In order to test how well the imputation model predicts **MonthlyIncome**, you should first split your dataset into two parts - training and test - using the [train_test_split](https://scikit-learn.org/stable/modules/generated/sklearn.model_selection.train_test_split.html) function. Then you will build a regression model using the [LinearRegression](https://scikit-learn.org/stable/modules/generated/sklearn.linear_model.LinearRegression.html) function

In [18]:
#Get new dataset where MonthlyIncome is not missing (to be used to build your model)
prediction_data = credit_data[~credit_data['MonthlyIncome'].isna()]

#Import the train/test split function from scikit-learn
from sklearn.model_selection import train_test_split

#Split into training/test datasets
prediction_train, prediction_test = train_test_split(prediction_data, train_size=0.8)

print('The training dataset has {:,} records.'.format(prediction_train.shape[0]))
print('The test dataset has {:,} records.'.format(prediction_test.shape[0]))

The training dataset has 96,215 records.
The test dataset has 24,054 records.


In [19]:
#Create mask of columns to include as features in the model
features = ~prediction_train.columns.isin(['MonthlyIncome','CleanMonthlyIncome','NumberOfDependents'])
feature_columns = prediction_data.columns[features]

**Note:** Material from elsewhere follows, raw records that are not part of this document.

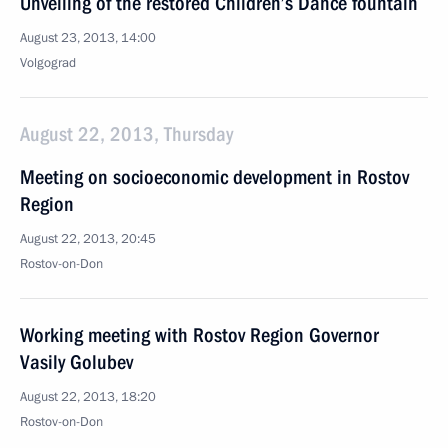
Unveiling of the restored Children’s Dance fountain
August 23, 2013, 14:00
Volgograd
August 22, 2013, Thursday
Meeting on socioeconomic development in Rostov
Region
August 22, 2013, 20:45
Rostov-on-Don
Working meeting with Rostov Region Governor
Vasily Golubev
August 22, 2013, 18:20
Rostov-on-Don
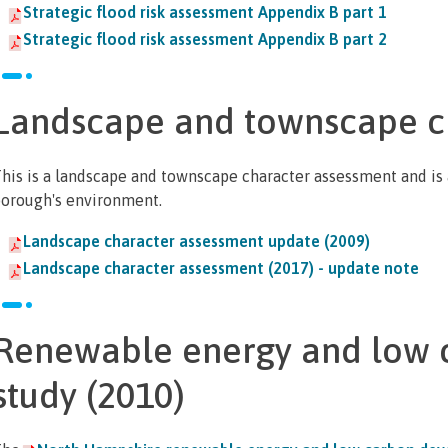
Strategic flood risk assessment Appendix B part 1
Strategic flood risk assessment Appendix B part 2
Landscape and townscape c
his is a landscape and townscape character assessment and is a 
orough's environment.
Landscape character assessment update (2009)
Landscape character assessment (2017) - update note
Renewable energy and low 
study (2010)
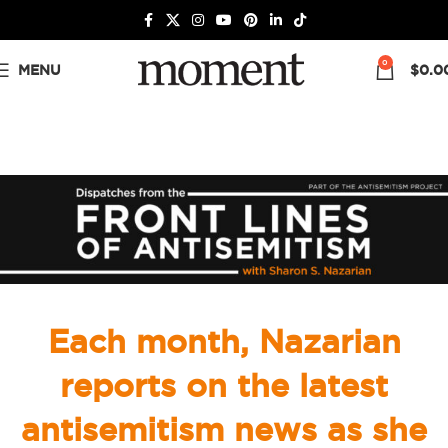
0
MENU
$
0.0
Each month, Nazarian
reports on the latest
antisemitism news as she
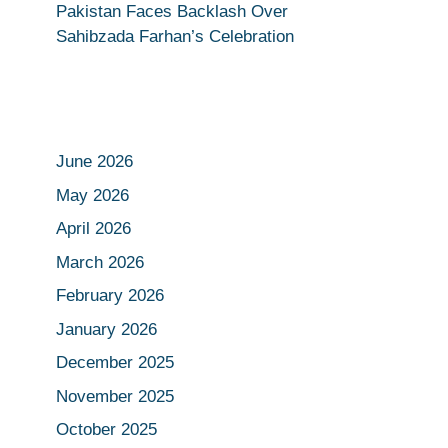
Pakistan Faces Backlash Over
Sahibzada Farhan’s Celebration
June 2026
May 2026
April 2026
March 2026
February 2026
January 2026
December 2025
November 2025
October 2025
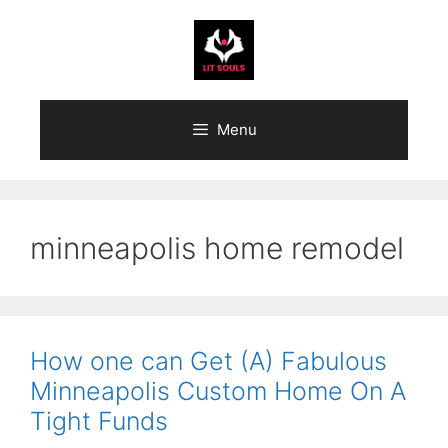
Skip
to
content
Menu
minneapolis home remodel
How one can Get (A) Fabulous
Minneapolis Custom Home On A
Tight Funds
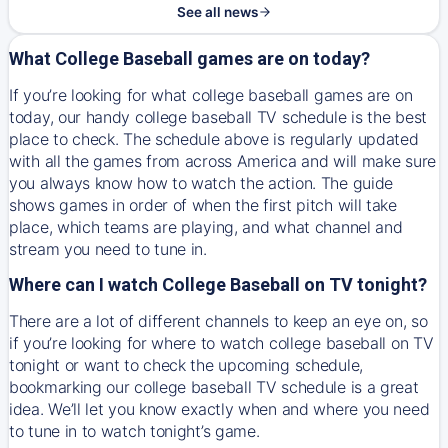
See all news
What College Baseball games are on today?
If you’re looking for what college baseball games are on
today, our handy college baseball TV schedule is the best
place to check. The schedule above is regularly updated
with all the games from across America and will make sure
you always know how to watch the action. The guide
shows games in order of when the first pitch will take
place, which teams are playing, and what channel and
stream you need to tune in.
Where can I watch College Baseball on TV tonight?
There are a lot of different channels to keep an eye on, so
if you’re looking for where to watch college baseball on TV
tonight or want to check the upcoming schedule,
bookmarking our college baseball TV schedule is a great
idea. We’ll let you know exactly when and where you need
to tune in to watch tonight’s game.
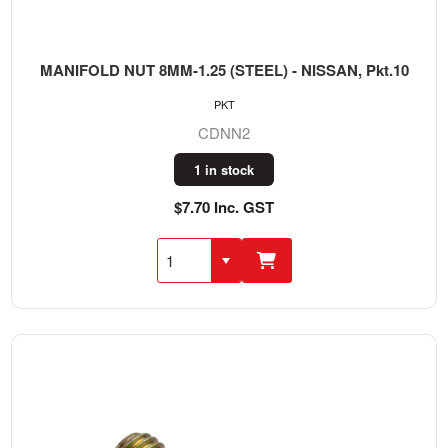
MANIFOLD NUT 8MM-1.25 (STEEL) - NISSAN, Pkt.10
PKT
CDNN2
1 in stock
$7.70 Inc. GST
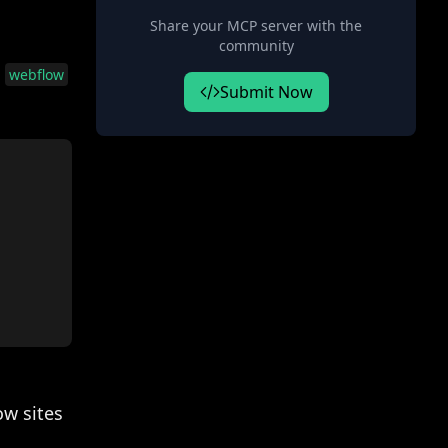
Share your MCP server with the
community
e
webflow
Submit Now
w sites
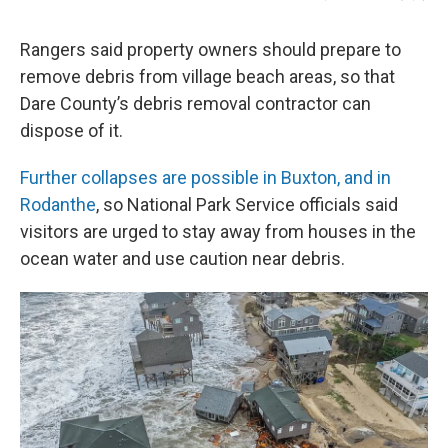
Rangers said property owners should prepare to
remove debris from village beach areas, so that
Dare County’s debris removal contractor can
dispose of it.
Further collapses are possible in Buxton, and in
Rodanthe
, so National Park Service officials said
visitors are urged to stay away from houses in the
ocean water and use caution near debris.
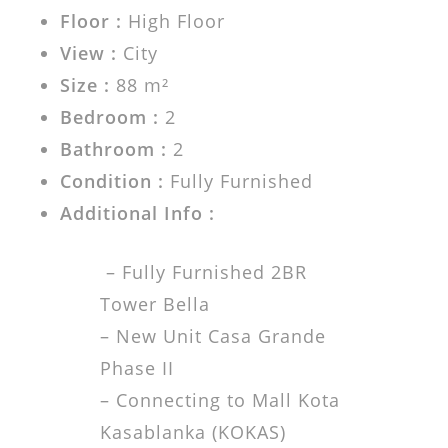
Floor :
High Floor
View :
City
Size :
88 m²
Bedroom :
2
Bathroom :
2
Condition :
Fully Furnished
Additional Info :
– Fully Furnished 2BR
Tower Bella
– New Unit Casa Grande
Phase II
– Connecting to Mall Kota
Kasablanka (KOKAS)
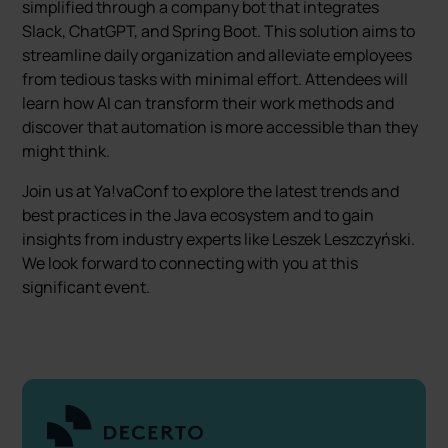
simplified through a company bot that integrates
Slack, ChatGPT, and Spring Boot. This solution aims to
streamline daily organization and alleviate employees
from tedious tasks with minimal effort. Attendees will
learn how AI can transform their work methods and
discover that automation is more accessible than they
might think.
Join us at Ya!vaConf to explore the latest trends and
best practices in the Java ecosystem and to gain
insights from industry experts like Leszek Leszczyński.
We look forward to connecting with you at this
significant event.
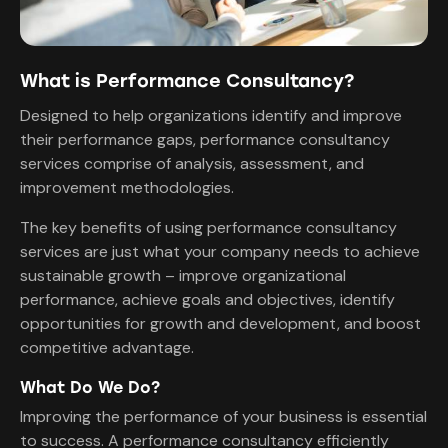
What is Performance Consultancy?
Designed to help organizations identify and improve
their performance gaps, performance consultancy
services comprise of analysis, assessment, and
improvement methodologies.
The key benefits of using performance consultancy
services are just what your company needs to achieve
sustainable growth – improve organizational
performance, achieve goals and objectives, identify
opportunities for growth and development, and boost
competitive advantage.
What Do We Do?
Improving the performance of your business is essential
to success. A performance consultancy efficiently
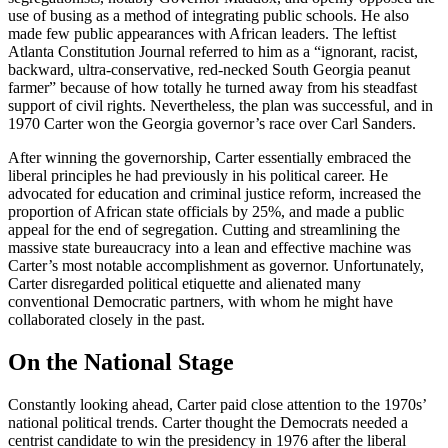
use of busing as a method of integrating public schools. He also
made few public appearances with African leaders. The leftist
Atlanta Constitution Journal referred to him as a “ignorant, racist,
backward, ultra-conservative, red-necked South Georgia peanut
farmer” because of how totally he turned away from his steadfast
support of civil rights. Nevertheless, the plan was successful, and in
1970 Carter won the Georgia governor’s race over Carl Sanders.
After winning the governorship, Carter essentially embraced the
liberal principles he had previously in his political career. He
advocated for education and criminal justice reform, increased the
proportion of African state officials by 25%, and made a public
appeal for the end of segregation. Cutting and streamlining the
massive state bureaucracy into a lean and effective machine was
Carter’s most notable accomplishment as governor. Unfortunately,
Carter disregarded political etiquette and alienated many
conventional Democratic partners, with whom he might have
collaborated closely in the past.
On the National Stage
Constantly looking ahead, Carter paid close attention to the 1970s’
national political trends. Carter thought the Democrats needed a
centrist candidate to win the presidency in 1976 after the liberal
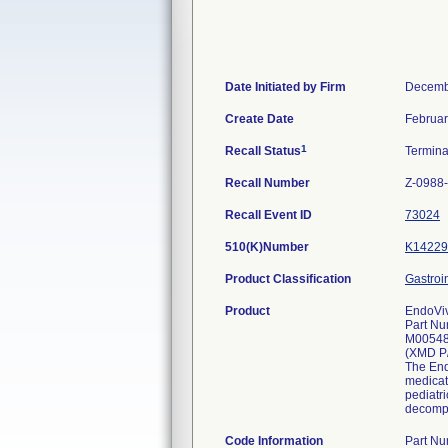
Date Initiated by Firm
Decemb
Create Date
Februar
1
Recall Status
Termin
Recall Number
Z-0988
Recall Event ID
73024
510(K)Number
K14229
Product Classification
Gastroi
Product
EndoViv
Part Nu
M0054
(XMD P
The Endo
medicat
pediatri
decompr
Code Information
Part N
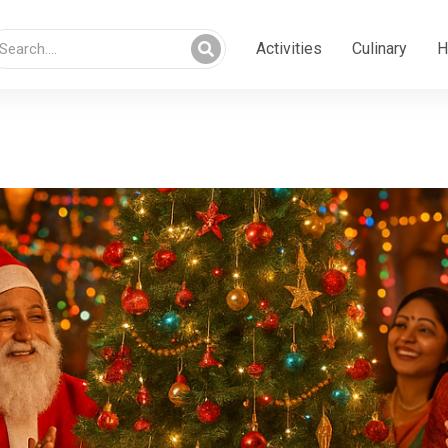
Activities
Culinary
H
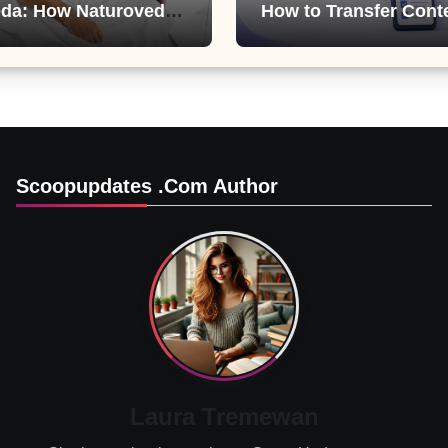
da: How Naturoveda
How to Transfer Cont
ts Men’s Sexual
from ChatGPT, Gemini
Copilot
Scoopupdates .com Author
Laura Tremewan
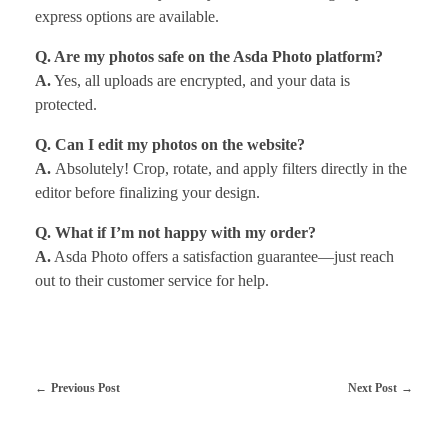
express options are available.
Q. Are my photos safe on the Asda Photo platform?
A.
Yes, all uploads are encrypted, and your data is
protected.
Q. Can I edit my photos on the website?
A.
Absolutely! Crop, rotate, and apply filters directly in the
editor before finalizing your design.
Q. What if I’m not happy with my order?
A.
Asda Photo offers a satisfaction guarantee—just reach
out to their customer service for help.
Previous Post
Next Post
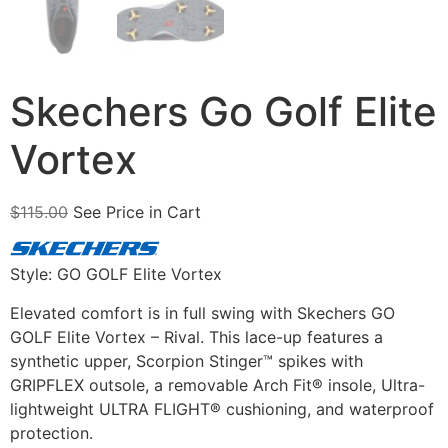
Skechers Go Golf Elite
Vortex
$
115.00
See Price in Cart
Style: GO GOLF Elite Vortex
Elevated comfort is in full swing with Skechers GO
GOLF Elite Vortex – Rival. This lace-up features a
synthetic upper, Scorpion Stinger™ spikes with
GRIPFLEX outsole, a removable Arch Fit® insole, Ultra-
lightweight ULTRA FLIGHT® cushioning, and waterproof
protection.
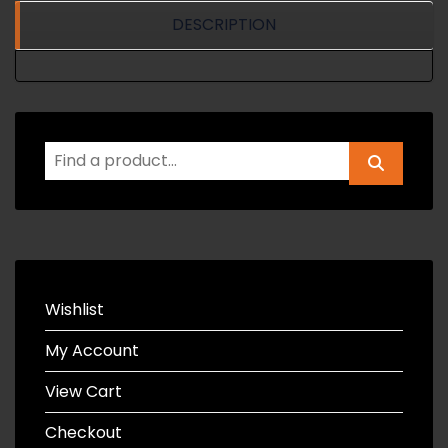
DESCRIPTION
Wishlist
My Account
View Cart
Checkout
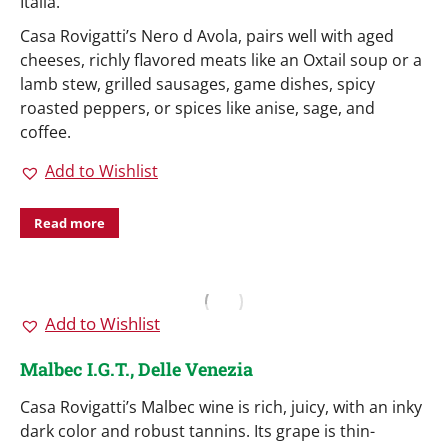
Italia.
Casa Rovigatti’s Nero d Avola, pairs well with aged
cheeses, richly flavored meats like an Oxtail soup or a
lamb stew, grilled sausages, game dishes, spicy
roasted peppers, or spices like anise, sage, and
coffee.
Add to Wishlist
Read more
Add to Wishlist
Malbec I.G.T., Delle Venezia
Casa Rovigatti’s Malbec wine is rich, juicy, with an inky
dark color and robust tannins. Its grape is thin-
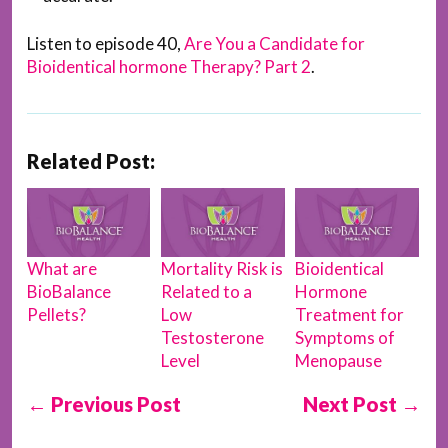
Listen to episode 40,
Are You a Candidate for
Bioidentical hormone Therapy? Part 2
.
Related Post:
What are
Mortality Risk is
Bioidentical
BioBalance
Related to a
Hormone
Pellets?
Low
Treatment for
Testosterone
Symptoms of
Level
Menopause
← Previous Post
Next Post →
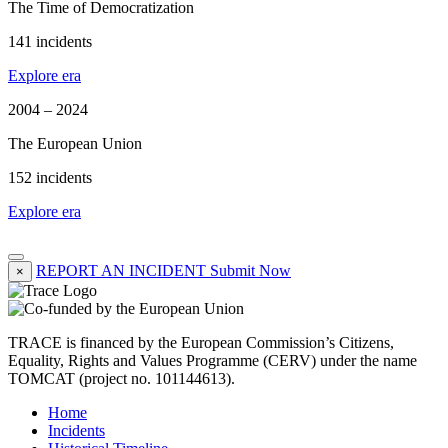
The Time of Democratization
141 incidents
Explore era
2004 – 2024
The European Union
152 incidents
Explore era
REPORT AN INCIDENT
Submit Now
×
TRACE is financed by the European Commission’s Citizens,
Equality, Rights and Values Programme (CERV) under the name
TOMCAT (project no. 101144613).
Home
Incidents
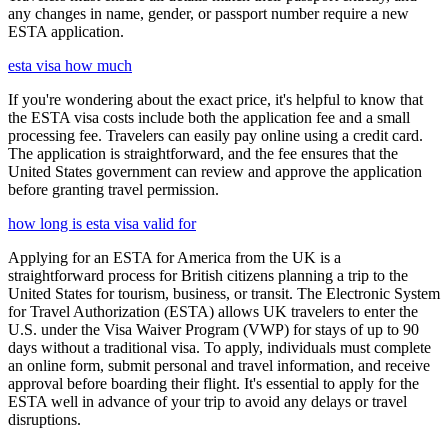
any changes in name, gender, or passport number require a new
ESTA application.
esta visa how much
If you're wondering about the exact price, it's helpful to know that
the ESTA visa costs include both the application fee and a small
processing fee. Travelers can easily pay online using a credit card.
The application is straightforward, and the fee ensures that the
United States government can review and approve the application
before granting travel permission.
how long is esta visa valid for
Applying for an ESTA for America from the UK is a
straightforward process for British citizens planning a trip to the
United States for tourism, business, or transit. The Electronic System
for Travel Authorization (ESTA) allows UK travelers to enter the
U.S. under the Visa Waiver Program (VWP) for stays of up to 90
days without a traditional visa. To apply, individuals must complete
an online form, submit personal and travel information, and receive
approval before boarding their flight. It's essential to apply for the
ESTA well in advance of your trip to avoid any delays or travel
disruptions.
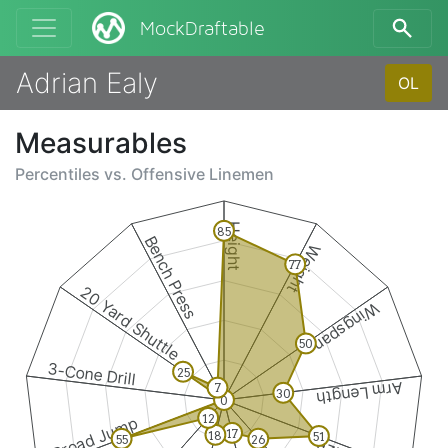
MockDraftable
Adrian Ealy
OL
Measurables
Percentiles vs.
Offensive Linemen
Height
85
Bench Press
Weight
77
20 Yard Shuttle
Wingspan
50
3-Cone Drill
25
Arm Length
7
30
0
12
Broad Jump
17
18
51
26
55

#Import linear regression model function from scikit-learn
from sklearn.linear_model import LinearRegression
from sklearn.metrics import mean_squared_error

#Create linear regression model
model = LinearRegression()
#Fit linear regression model
model.fit(prediction_train[feature_columns], prediction_train['MonthlyIncome'])

#Predict monthly income using the model
train_predict = model.predict(prediction_train[feature_columns])
test_predict = model.predict(prediction_test[feature_columns])

#Evaluate model predictions
mse_train = mean_squared_error(prediction_train['MonthlyIncome'], train_predict)
mse_test = mean_squared_error(prediction_test['MonthlyIncome'], test_predict)

print('The mean squared error on the training dataset is {:,.0f}.'.format(mse_train))
print('The mean squared error on the test dataset is {:,.0f}.'.format(mse_test))

The mean squared error on the training dataset is 112,100,544.
The mean squared error on the test dataset is 563,163,766.


For this example, the mean squared error for both the training and test datasets are huge, which means that the other columns are unfortunately *not* good predictors of the income.  Therefore, using this method would not be recommended for this dataset.  Instead, it is probably best to stick with technique 2 (replacing the missing values with the mean).